___ SUPPLIED RECORDS ___
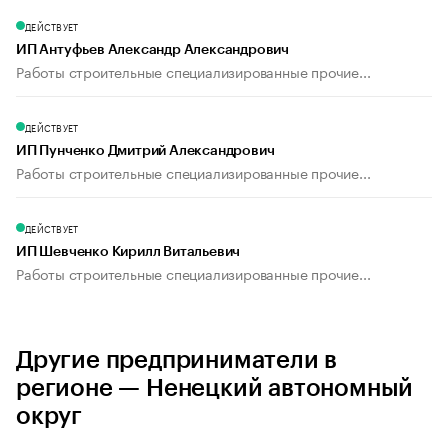
ДЕЙСТВУЕТ
ИП Антуфьев Александр Александрович
Работы строительные специализированные прочие...
ДЕЙСТВУЕТ
ИП Пунченко Дмитрий Александрович
Работы строительные специализированные прочие...
ДЕЙСТВУЕТ
ИП Шевченко Кирилл Витальевич
Работы строительные специализированные прочие...
Другие предприниматели в
регионе — Ненецкий автономный
округ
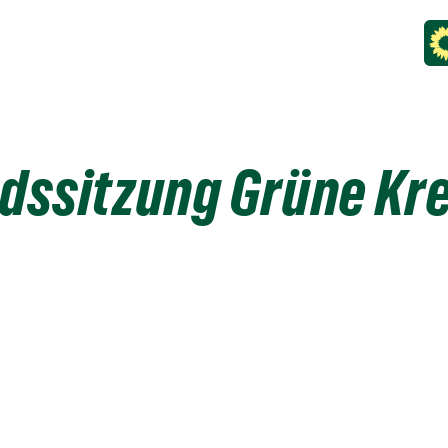
dssitzung Grüne Kre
___
WORK ORDER
Return all the records exactly, excluding images.

EXERCISE RESPONSE
ДЕЙСТВУЕТ
ИП Антуфьев Александр Александрович
Работы строительные специализированные прочие...
ДЕЙСТВУЕТ
ИП Пунченко Дмитрий Александрович
Работы строительные специализированные прочие...
ДЕЙСТВУЕТ
ИП Шевченко Кирилл Витальевич
Работы строительные специализированные прочие...
Другие предприниматели в
регионе — Ненецкий автономный
округ
dssitzung Grüne Kre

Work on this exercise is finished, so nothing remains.